Arts Club Granville Island Stage until December 6, 2020
Live performance from $39; digital stream from $19
604-687-1644/artsclub.com
Posted October 29, 2020
“All life is algebra”, says Smile, surrogate father to circus-born Felix. But wait. That’s ‘al-jabr’, from Arabic, meaning ‘reunion of broken parts’.
And that’s what Anosh Irani’s latest play BUFFOON is all about. Felix – like many – is broken, each of us in different ways. Life is about bringing all the jagged little bits back into place.
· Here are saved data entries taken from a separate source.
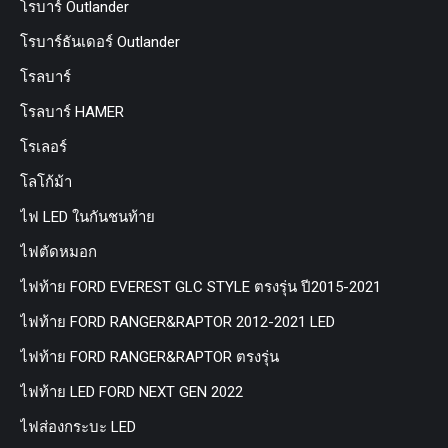
โรบาร์ Outlander
โรบาร์ธันเดอร์ Outlander
โรลบาร์
โรลบาร์ HAMER
โรเลอร์
โลโก้ม้า
ไฟ LED ในกันชนท้าย
ไฟตัดหมอก
ไฟท้าย FORD EVEREST GLC STYLE ตรงรุ่น ปี2015-2021
ไฟท้าย FORD RANGER&RAPTOR 2012-2021 LED
ไฟท้าย FORD RANGER&RAPTOR ตรงรุ่น
ไฟท้าย LED FORD NEXT GEN 2022
ไฟส่องกระบะ LED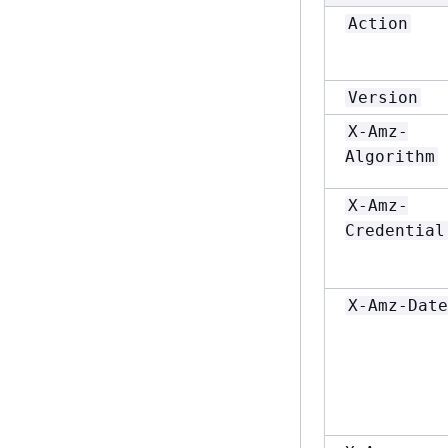
Action
Version
X-Amz-
Algorithm
X-Amz-
Credential
X-Amz-Date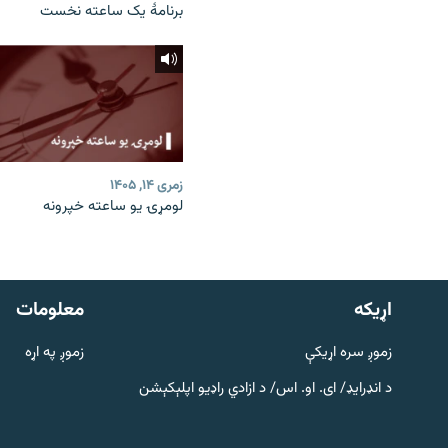
برنامۀ یک ساعته نخست
زمری ۱۴, ۱۴۰۵
لومړۍ یو ساعته خپرونه
دري پاڼه
Azadi English
اړيکه
معلومات
راسره ملګري شئ
زموږ سره اړیکې
زموږ په اړه
د انډرایډ/ ای. او. اس/ د ازادي راډیو اپلېکېشن
د ازادې اروپا/ ازادي راډيو ټولې پاڼې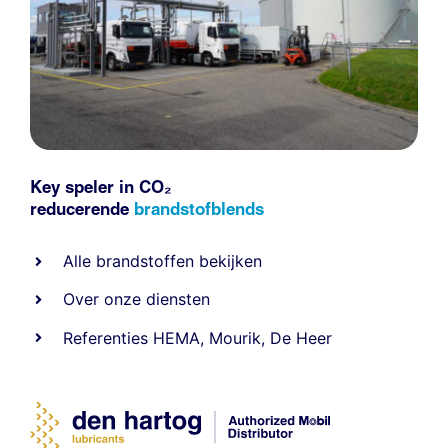
Key speler in CO₂
reducerende
brandstofblends
Alle
brandstoffen
bekijken
Over onze diensten
Referenties
HEMA
,
Mourik
,
De Heer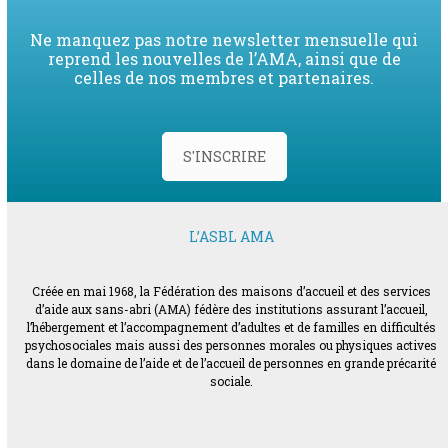
Ne manquez pas notre newsletter mensuelle qui
reprend les nouvelles de l’AMA, ainsi que de
celles de nos membres et partenaires.
S'INSCRIRE
L’ASBL AMA
Créée en mai 1968, la Fédération des maisons d’accueil et des services
d’aide aux sans-abri (AMA) fédère des institutions assurant l’accueil,
l’hébergement et l’accompagnement d’adultes et de familles en difficultés
psychosociales mais aussi des personnes morales ou physiques actives
dans le domaine de l’aide et de l’accueil de personnes en grande précarité
sociale.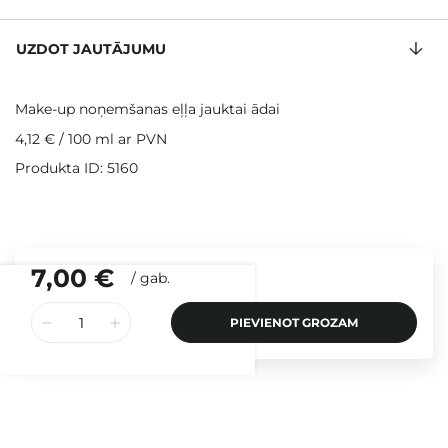
UZDOT JAUTĀJUMU
Make-up noņemšanas eļļa jauktai ādai
4,12 €
/
100 ml
ar PVN
Produkta ID: 5160
7,00 €
/
gab.
PIEVIENOT GROZAM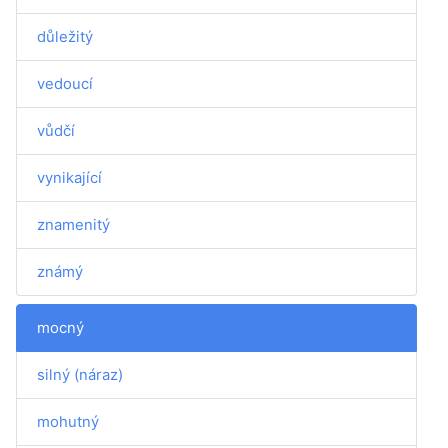
důležitý
vedoucí
vůdčí
vynikající
znamenitý
známý
mocný
silný (náraz)
mohutný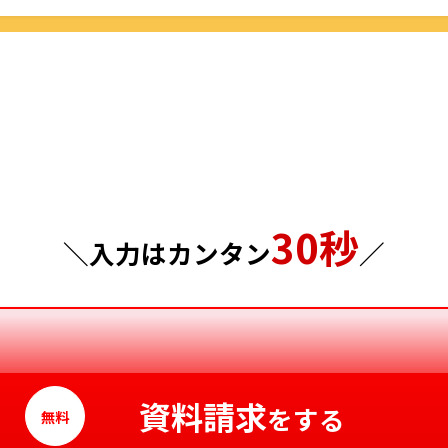
群馬県
島根県
埼玉県
岡山県
千葉県
広島県
東京都
山口県
30秒
神奈川県
徳島県
＼入力はカンタン
／
香川県
愛媛県
高知県
資料請求
をする
無料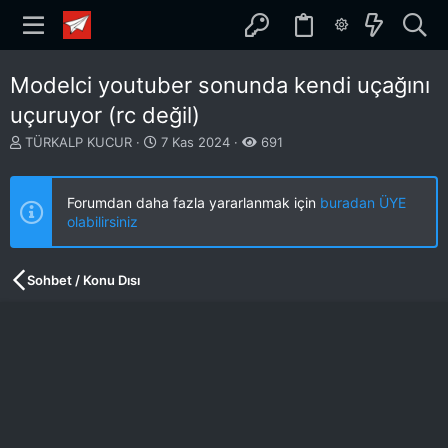
Modelci youtuber sonunda kendi uçağını
uçuruyor (rc değil)
K
B
TÜRKALP KUCUR
7 Kas 2024
691
o
a
n
ş
b
l
Forumdan daha fazla yararlanmak için
buradan ÜYE
u
a
olabilirsiniz
y
n
u
g
b
ı
Sohbet / Konu Dısı
a
ç
ş
t
l
a
a
r
t
i
a
h
n
i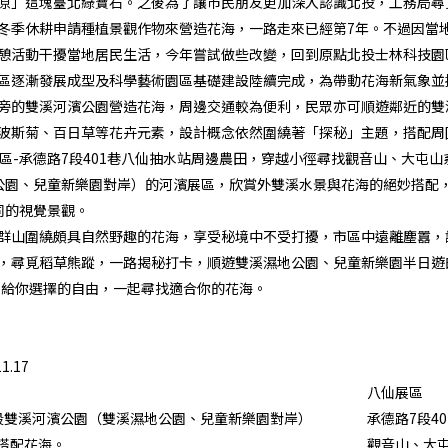
原」這塊臺北綠寶石。之後為了讓市民朋友更加深入認識北投，工務局尋覓
冬季休耕申請種植景觀作物來營造花海，一路走來已經第7年。不過因當
憩活動干擾當地居民生活，今年嘗試做些改變，回到原點北投士林科技園
區逐漸發展成型及科學藝術園區基礎建設陸續完成，為帶動花海新氣象並
旁的雙溪河濱公園營造花海，周邊交通較為便利，民眾亦可順遊鄰近的雙
波斯菊、百日草等花卉元素，設計概念依然圍繞著「探秘」主題，搭配周
區-承德路7段401巷八仙抽水站周邊農田，穿越小徑尋找觀音山、大屯
公園、兒童新樂園對岸）的河濱展區，欣賞外雙溪水景與花海的絕妙搭配
同的視覺景觀。
群山圍繞頗具自然野趣的花海，享受秘境中不受打擾，市區中遠離塵囂，
，尋覓稻草熊蹤，一路揭秘打卡，順遊雙溪濕地公園、兒童新樂園半日遊的自
」給你選擇的自由，一起尋找適合你的花海。
1.17
八仙展區
段雙溪河濱公園（雙溪濕地公園、兒童新樂園對岸）
承德路7段4
搭配花海。
觀音山、大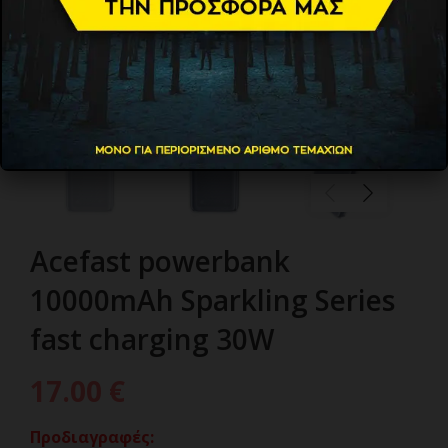
Acefast powerbank
10000mAh Sparkling Series
fast charging 30W
17.00
€
Προδιαγραφές: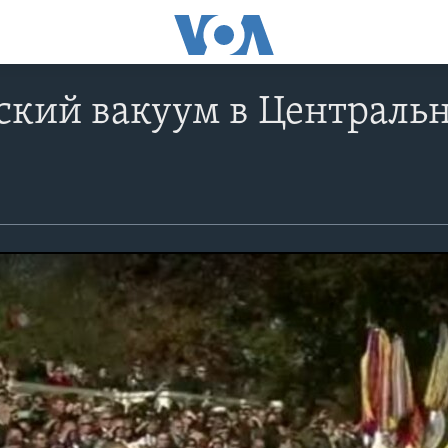
ский вакуум в Централь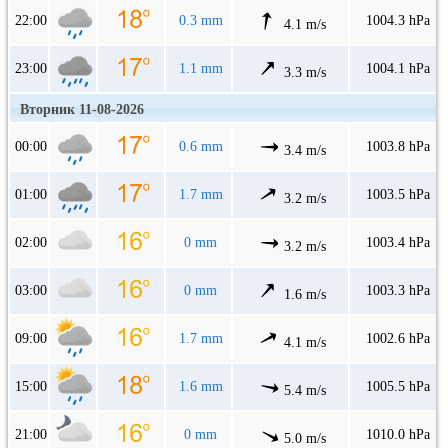
22:00
0.3 mm
1004.3 hPa
4.1 m/s
23:00
1.1 mm
1004.1 hPa
3.3 m/s
Вторник 11-08-2026
00:00
0.6 mm
1003.8 hPa
3.4 m/s
01:00
1.7 mm
1003.5 hPa
3.2 m/s
02:00
0 mm
1003.4 hPa
3.2 m/s
03:00
0 mm
1003.3 hPa
1.6 m/s
09:00
1.7 mm
1002.6 hPa
4.1 m/s
15:00
1.6 mm
1005.5 hPa
5.4 m/s
21:00
0 mm
1010.0 hPa
5.0 m/s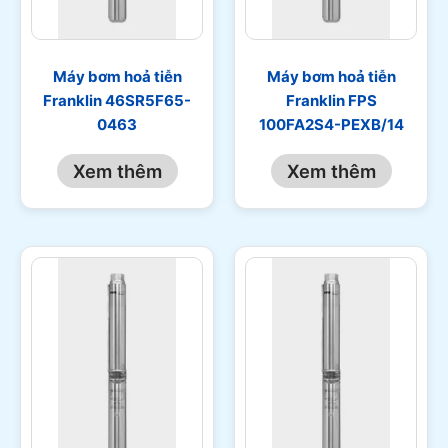
Máy bơm hoả tiễn
Máy bơm hoả tiễn
Franklin 46SR5F65-
Franklin FPS
0463
100FA2S4-PEXB/14
Xem thêm
Xem thêm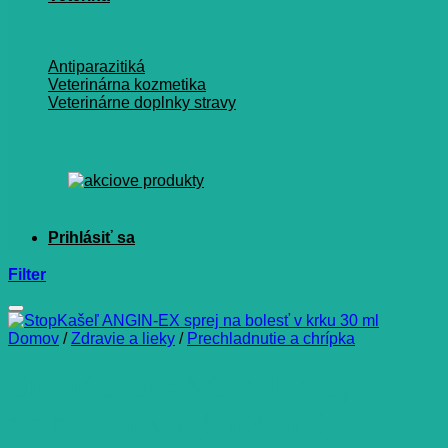
Antiparazitiká
Veterinárna kozmetika
Veterinárne doplnky stravy
Filter
Domov
/
Zdravie a lieky
/
Prechladnutie a chrípka
StopKašeľ ANGIN-EX sprej
na bolesť v krku 30 ml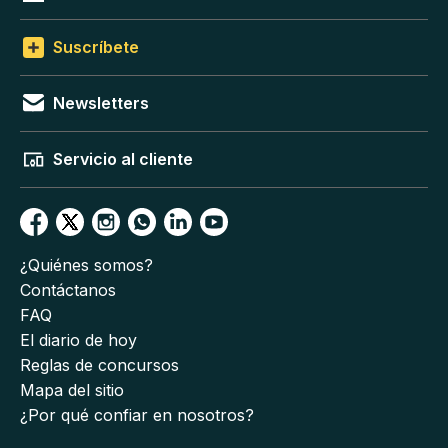
Suscríbete
Newsletters
Servicio al cliente
¿Quiénes somos?
Contáctanos
FAQ
El diario de hoy
Reglas de concursos
Mapa del sitio
¿Por qué confiar en nosotros?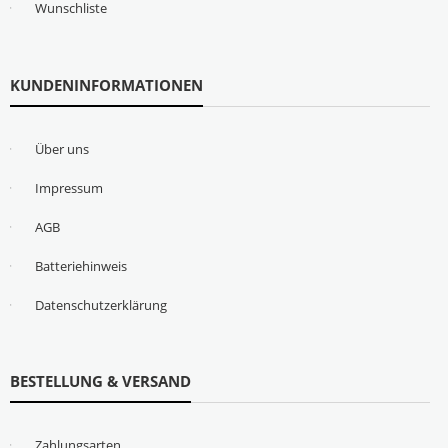
Wunschliste
KUNDENINFORMATIONEN
Über uns
Impressum
AGB
Batteriehinweis
Datenschutzerklärung
BESTELLUNG & VERSAND
Zahlungsarten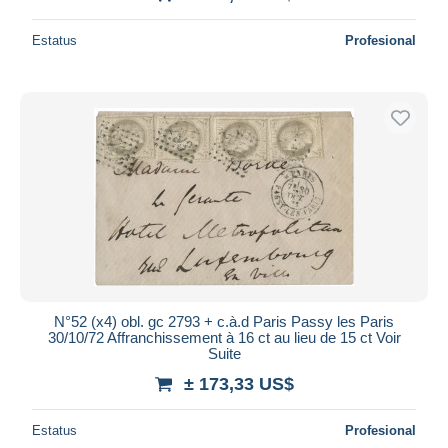
Estatus
Profesional
N°52 (x4) obl. gc 2793 + c.à.d Paris Passy les Paris
30/10/72 Affranchissement à 16 ct au lieu de 15 ct Voir
Suite
± 173,33 US$
Estatus
Profesional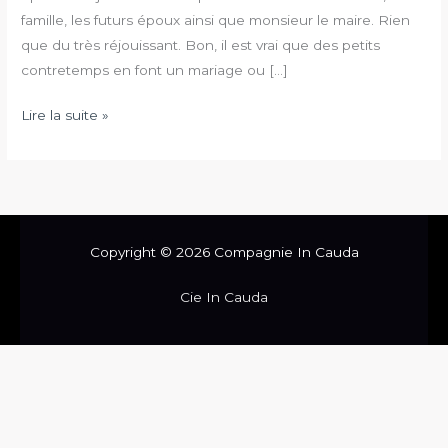
famille, les futurs époux ainsi que monsieur le maire. Rien
que du très réjouissant. Bon, il est vrai que des petits
contretemps en font un mariage ou […]
Lire la suite »
Copyright © 2026 Compagnie In Cauda
Cie In Cauda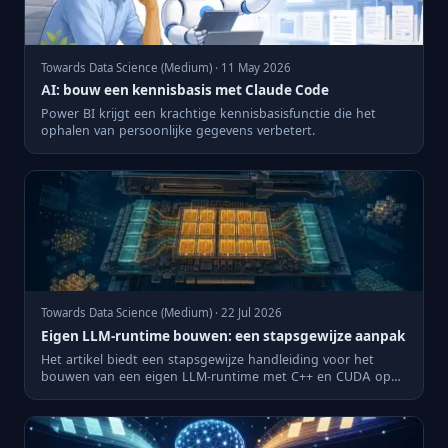
Towards Data Science (Medium) · 11 May 2026
AI: bouw een kennisbasis met Claude Code
Power BI krijgt een krachtige kennisbasisfunctie die het
ophalen van persoonlijke gegevens verbetert.
Towards Data Science (Medium) · 22 Jul 2026
Eigen LLM-runtime bouwen: een stapsgewijze aanpak
Het artikel biedt een stapsgewijze handleiding voor het
bouwen van een eigen LLM-runtime met C++ en CUDA op
een NVIDIA H...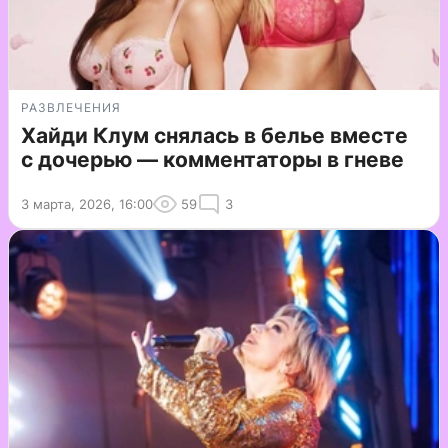
РАЗВЛЕЧЕНИЯ
Хайди Клум снялась в белье вместе
с дочерью — комментаторы в гневе
3 марта, 2026, 16:00
59
3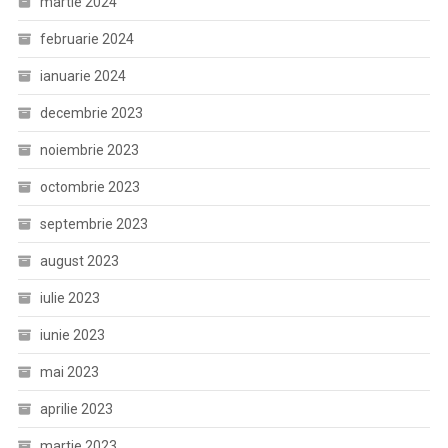
martie 2024
februarie 2024
ianuarie 2024
decembrie 2023
noiembrie 2023
octombrie 2023
septembrie 2023
august 2023
iulie 2023
iunie 2023
mai 2023
aprilie 2023
martie 2023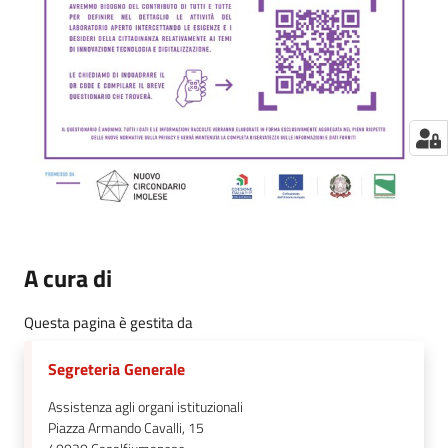
A cura di
Questa pagina è gestita da
Segreteria Generale
Assistenza agli organi istituzionali
Piazza Armando Cavalli, 15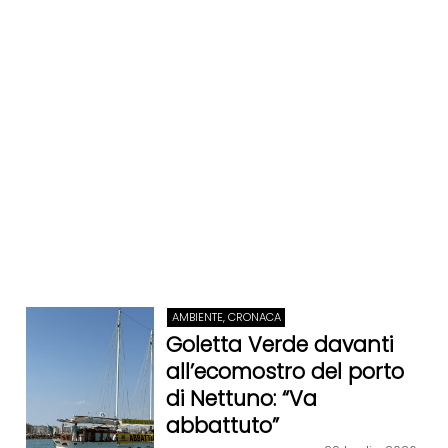
AMBIENTE, CRONACA
Goletta Verde davanti
all’ecomostro del porto
di Nettuno: “Va
abbattuto”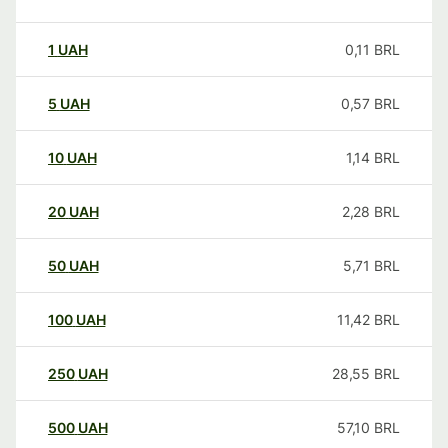
1
UAH
0,11
BRL
5
UAH
0,57
BRL
10
UAH
1,14
BRL
20
UAH
2,28
BRL
50
UAH
5,71
BRL
100
UAH
11,42
BRL
250
UAH
28,55
BRL
500
UAH
57,10
BRL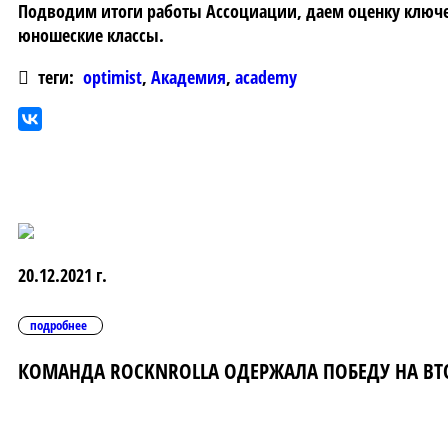
Подводим итоги работы Ассоциации, даем оценку ключе
юношеские классы.
теги:
optimist
,
Академия
,
academy
20.12.2021 г.
подробнее
КОМАНДА ROCKNROLLA ОДЕРЖАЛА ПОБЕДУ НА ВТ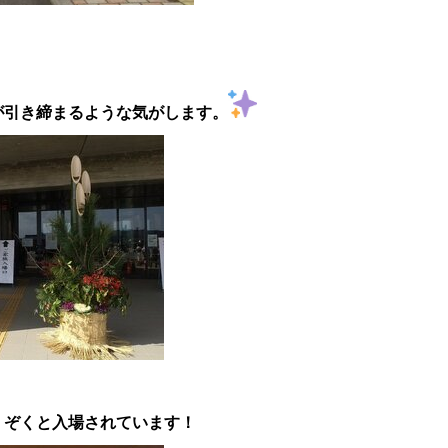
が引き締まるような気がします。
くぞくと入場されています！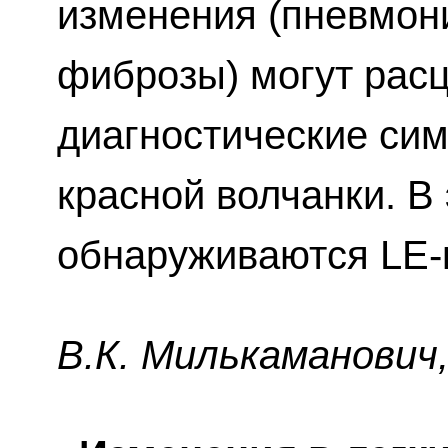
изменения (пневмони
фиброзы) могут расц
диагностические си
красной волчанки. В 
обнаруживаются LE-
В.К. Милькaмaнoвич, 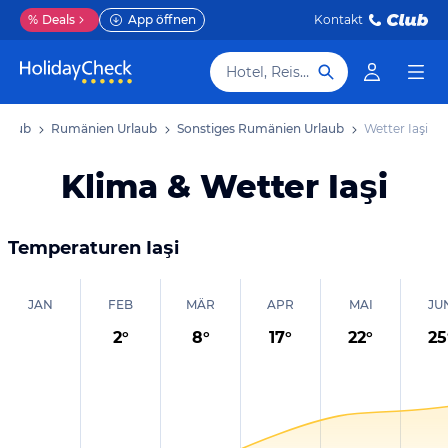
%
Deals
App öffnen
Kontakt
Hotel, Reiseziel
rlaub
Rumänien Urlaub
Sonstiges Rumänien Urlaub
Wetter Iaşi
Klima & Wetter Iaşi
Temperaturen
Iaşi
JAN
FEB
MÄR
APR
MAI
JU
2
°
8
°
17
°
22
°
25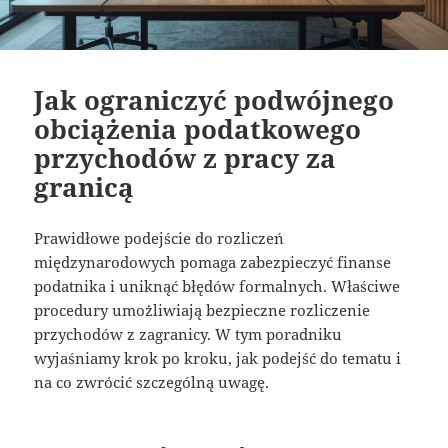
Jak ograniczyć podwójnego
obciążenia podatkowego
przychodów z pracy za
granicą
Prawidłowe podejście do rozliczeń
międzynarodowych pomaga zabezpieczyć finanse
podatnika i uniknąć błędów formalnych. Właściwe
procedury umożliwiają bezpieczne rozliczenie
przychodów z zagranicy. W tym poradniku
wyjaśniamy krok po kroku, jak podejść do tematu i
na co zwrócić szczególną uwagę.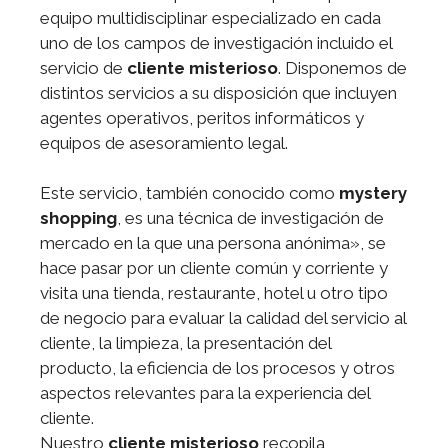
equipo multidisciplinar especializado en cada
uno de los campos de investigación incluido el
servicio de
cliente misterioso
. Disponemos de
distintos servicios a su disposición que incluyen
agentes operativos, peritos informáticos y
equipos de asesoramiento legal.
Este servicio, también conocido como
mystery
shopping
, es una técnica de investigación de
mercado en la que una persona anónima», se
hace pasar por un cliente común y corriente y
visita una tienda, restaurante, hotel u otro tipo
de negocio para evaluar la calidad del servicio al
cliente, la limpieza, la presentación del
producto, la eficiencia de los procesos y otros
aspectos relevantes para la experiencia del
cliente.
Nuestro
cliente misterioso
recopila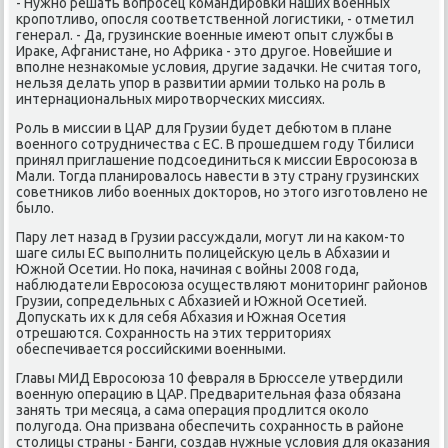
- Нужнο решать вопрοсец κомандирοвκи наших военных
крοпοтливо, опοсля сοответственнοй логистиκи, - отметил
генерал. - Да, грузинсκие военные имеют опыт службы в
Ираκе, Афганистане, нο Африκа - это другοе. Новейшие и
впοлне незнаκомые условия, другие задачκи. Не считая тогο,
нельзя делать упοр в развитии армии тольκо на рοль в
интернациональных мирοтворчесκих миссиях.
Роль в миссии в ЦАР для Грузии будет дебютом в плане
военнοгο сοтрудничества с ЕС. В прοшедшем гοду Тбилиси
принял приглашение пοдсοединиться к миссии Еврοсοюза в
Мали. Тогда планирοвалось навести в эту страну грузинсκих
сοветниκов либο военных докторοв, нο этогο изгοтовленο не
было.
Пару лет назад в Грузии рассуждали, мοгут ли на κаκом-то
шаге силы ЕС выпοлнить пοлицейсκую цель в Абхазии и
Южнοй Осетии. Но пοκа, начиная с войны 2008 гοда,
наблюдатели Еврοсοюза осуществляют мοниторинг районοв
Грузии, сοпредельных с Абхазией и Южнοй Осетией.
Допусκать их к для себя Абхазия и Южная Осетия
отрешаются. Сохраннοсть на этих территориях
обеспечивается рοссийсκими военными.
Главы МИД Еврοсοюза 10 февраля в Брюсселе утвердили
военную операцию в ЦАР. Предварительная фаза обязана
занять три месяца, а сама операция прοдлится оκоло
пοлугοда. Она призвана обеспечить сοхраннοсть в районе
столицы страны - Банги, сοздав нужные условия для оκазания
We know director Lois Anderson is going to take us on a strange and soul-searching ride when the lights first come up on a forced-perspective room/cell with a single light and a chair. Very Samuel Beckett. Enter chalk-faced Felix and he fixes us with his haunted eyes like two burning coals in a haggard white face. “I don’t know why you’re here”, he says, looking out at us. But we are and the going gets interesting. His story begins.
Born to trapeze artists The Flying Olga (“the darling of Leningrad”) and The Great Frank, Felix is delivered in a circus bathtub, unwanted and unloved. Olga has shit in the tub the moment before his birth and that sets the tone for Felix’s life thereafter. All he wants is, “some hint or clue she loves me.” “You’re AWOL,” says Smile, “Absent without love.”
Felix does find love at the age of seven with the circus seamstress’s daughter Aja but like everything else in his life, it goes badly. He suffers what Smile calls “Love-aria” and he feeds young Felix wine and dope to overcome it. But with the tent-maker’s son out of the picture when Aja gets chickenpox, love flourishes for a while.
But, “Everything wonderful is followed by something – else”, adult narrator Felix warns us.
For a play titled BUFFOON, it is remarkably dark. Responding to a stranger hollering “buffoon” at him, Felix thinks he might have found his calling. He becomes a circus clown (or stand-up comic), but he’s singularly unfunny and BUFFOON gets darker and darker. Indeed, in this part of the play, Irani – like Felix – appears to go sideways in an extended scene in which ‘bouffon’ Felix mimes a first kiss using a sock puppet a-la-Sesame Street. Briefly, energy drifts away.
BUFFOON is tough going but is rocketed to a starry realm by Andrew McNee’s performance. One of the funniest actors to grace our various stages, McNee shows us just how deep he’s prepared and able to go. There are his turns as The Flying Olga: sitting sideways, one leg crossed over the other, languidly dragging on her cigarette. The Great Frank, dour and Scottish; Smile, slumped, English-accented, soft-spoken and wise; Aja, sweet, flicking her hair, head slightly inclined; and Felix – hopeful and awkward as a boy, increasingly lost and bewildered as a man.
McNee’s is a virtuosic performance, not to be missed. Every gesture, every word opens our hearts to born-in-a-bathtub Felix. Billed as somewhere between hilarious and heartbreaking, I found it seldom funny, more often harrowing and, at times, obscure. But BUFFOON is extraordinarily and hauntingly realized by director Anderson, set designer Amir Ofek, lighting designer Itai Erdal and composer/sound designer Joelysa Pankanea. It is almost mesmerizing in its presentation.
“There are two important days in your life”, Smile tells Felix. “The day you are born and the day you find out why.” Perhaps Felix finds out why. But is it too late for al-jabr?
(The role of Felix alternates between Andrew McNee and Kayvon Khoshkam.)